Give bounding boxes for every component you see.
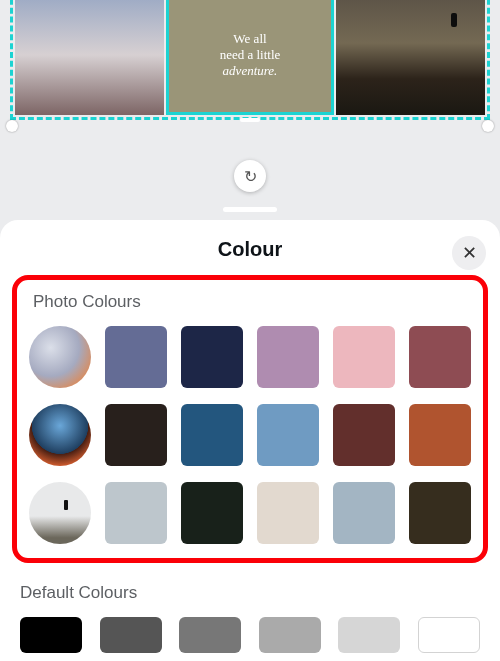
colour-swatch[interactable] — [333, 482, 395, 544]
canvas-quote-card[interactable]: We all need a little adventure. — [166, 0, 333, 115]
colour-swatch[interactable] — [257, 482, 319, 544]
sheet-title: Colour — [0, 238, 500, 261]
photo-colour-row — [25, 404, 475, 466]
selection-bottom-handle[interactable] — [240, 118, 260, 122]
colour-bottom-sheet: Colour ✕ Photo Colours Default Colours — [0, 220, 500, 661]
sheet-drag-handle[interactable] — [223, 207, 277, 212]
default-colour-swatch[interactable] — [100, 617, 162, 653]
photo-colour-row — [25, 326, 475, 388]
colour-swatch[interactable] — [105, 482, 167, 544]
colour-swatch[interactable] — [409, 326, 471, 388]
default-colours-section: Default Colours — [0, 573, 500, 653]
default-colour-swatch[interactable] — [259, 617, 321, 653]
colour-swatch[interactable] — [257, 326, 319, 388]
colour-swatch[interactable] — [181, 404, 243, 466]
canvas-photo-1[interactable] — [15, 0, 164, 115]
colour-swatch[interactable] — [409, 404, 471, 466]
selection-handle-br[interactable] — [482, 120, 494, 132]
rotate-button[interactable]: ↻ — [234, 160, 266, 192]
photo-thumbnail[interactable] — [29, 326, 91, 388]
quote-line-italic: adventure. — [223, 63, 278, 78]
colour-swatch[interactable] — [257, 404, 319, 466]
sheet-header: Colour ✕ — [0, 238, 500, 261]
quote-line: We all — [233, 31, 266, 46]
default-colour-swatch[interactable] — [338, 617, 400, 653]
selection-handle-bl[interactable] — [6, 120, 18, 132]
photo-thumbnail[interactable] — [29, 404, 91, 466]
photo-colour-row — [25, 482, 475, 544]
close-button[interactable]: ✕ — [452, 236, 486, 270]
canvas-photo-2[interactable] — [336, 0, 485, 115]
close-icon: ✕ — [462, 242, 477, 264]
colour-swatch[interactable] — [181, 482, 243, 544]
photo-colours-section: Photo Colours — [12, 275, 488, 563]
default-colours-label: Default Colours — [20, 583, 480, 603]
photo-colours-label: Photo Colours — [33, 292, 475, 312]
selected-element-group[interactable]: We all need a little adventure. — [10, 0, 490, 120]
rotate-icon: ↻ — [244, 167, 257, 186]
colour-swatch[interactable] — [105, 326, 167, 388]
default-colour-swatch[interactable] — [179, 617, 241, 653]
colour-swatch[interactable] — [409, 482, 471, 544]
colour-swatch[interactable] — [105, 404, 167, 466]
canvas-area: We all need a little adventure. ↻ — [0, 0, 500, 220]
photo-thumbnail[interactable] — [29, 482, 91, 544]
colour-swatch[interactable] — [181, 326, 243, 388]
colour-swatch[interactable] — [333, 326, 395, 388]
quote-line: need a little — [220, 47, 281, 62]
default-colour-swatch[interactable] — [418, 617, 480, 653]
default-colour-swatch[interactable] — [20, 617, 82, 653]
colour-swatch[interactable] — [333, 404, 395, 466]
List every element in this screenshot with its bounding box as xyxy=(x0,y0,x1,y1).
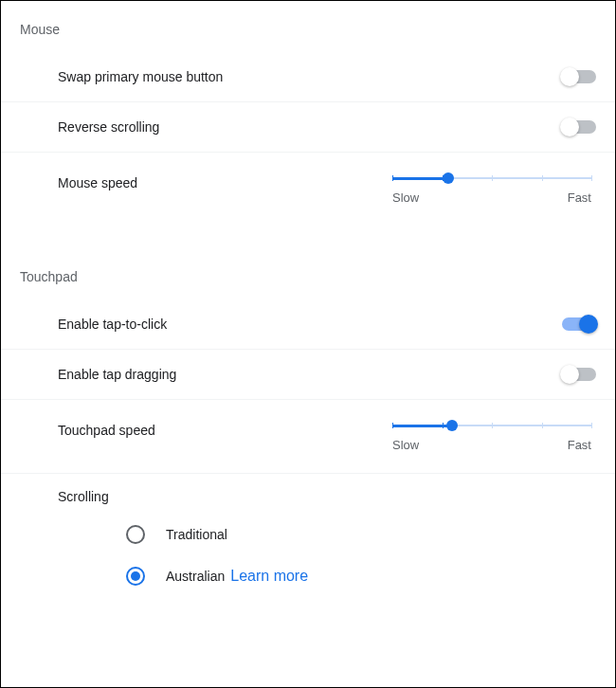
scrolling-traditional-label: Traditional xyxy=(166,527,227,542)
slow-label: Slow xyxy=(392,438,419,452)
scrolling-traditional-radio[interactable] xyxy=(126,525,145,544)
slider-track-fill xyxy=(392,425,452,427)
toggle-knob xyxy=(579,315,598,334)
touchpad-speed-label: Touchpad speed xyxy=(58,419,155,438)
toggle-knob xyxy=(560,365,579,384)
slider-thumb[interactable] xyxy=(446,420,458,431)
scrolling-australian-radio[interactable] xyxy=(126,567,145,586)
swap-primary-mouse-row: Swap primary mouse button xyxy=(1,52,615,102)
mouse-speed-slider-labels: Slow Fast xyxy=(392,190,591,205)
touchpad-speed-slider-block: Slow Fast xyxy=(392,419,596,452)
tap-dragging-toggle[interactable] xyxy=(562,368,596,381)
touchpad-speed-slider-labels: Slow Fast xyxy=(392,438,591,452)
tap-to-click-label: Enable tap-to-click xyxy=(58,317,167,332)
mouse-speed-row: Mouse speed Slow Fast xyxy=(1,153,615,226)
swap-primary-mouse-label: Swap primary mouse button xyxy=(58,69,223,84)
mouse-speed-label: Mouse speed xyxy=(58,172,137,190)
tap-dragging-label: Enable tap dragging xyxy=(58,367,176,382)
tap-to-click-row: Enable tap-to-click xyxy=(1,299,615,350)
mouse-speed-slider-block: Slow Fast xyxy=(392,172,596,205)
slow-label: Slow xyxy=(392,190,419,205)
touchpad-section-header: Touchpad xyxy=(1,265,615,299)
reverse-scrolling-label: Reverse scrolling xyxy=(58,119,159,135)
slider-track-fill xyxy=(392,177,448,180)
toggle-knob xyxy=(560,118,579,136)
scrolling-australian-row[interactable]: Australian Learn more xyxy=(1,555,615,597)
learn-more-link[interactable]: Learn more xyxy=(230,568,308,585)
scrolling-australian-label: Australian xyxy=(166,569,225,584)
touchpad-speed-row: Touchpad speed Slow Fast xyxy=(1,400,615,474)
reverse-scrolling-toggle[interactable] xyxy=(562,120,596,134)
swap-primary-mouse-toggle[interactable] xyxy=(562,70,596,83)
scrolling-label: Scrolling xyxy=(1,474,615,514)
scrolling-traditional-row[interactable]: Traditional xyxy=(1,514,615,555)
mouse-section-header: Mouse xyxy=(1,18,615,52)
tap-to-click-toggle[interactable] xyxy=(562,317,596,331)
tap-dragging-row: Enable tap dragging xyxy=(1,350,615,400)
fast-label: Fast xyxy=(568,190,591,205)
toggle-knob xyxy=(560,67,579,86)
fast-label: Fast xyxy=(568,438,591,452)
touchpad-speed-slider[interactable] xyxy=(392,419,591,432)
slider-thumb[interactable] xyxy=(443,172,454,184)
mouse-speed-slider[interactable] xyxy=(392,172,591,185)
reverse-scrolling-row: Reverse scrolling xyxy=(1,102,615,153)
· · · · · · ·
> What you need to do: Tally how many lines include "slider" in the listing above; reply with the number only.

> Answer space: 10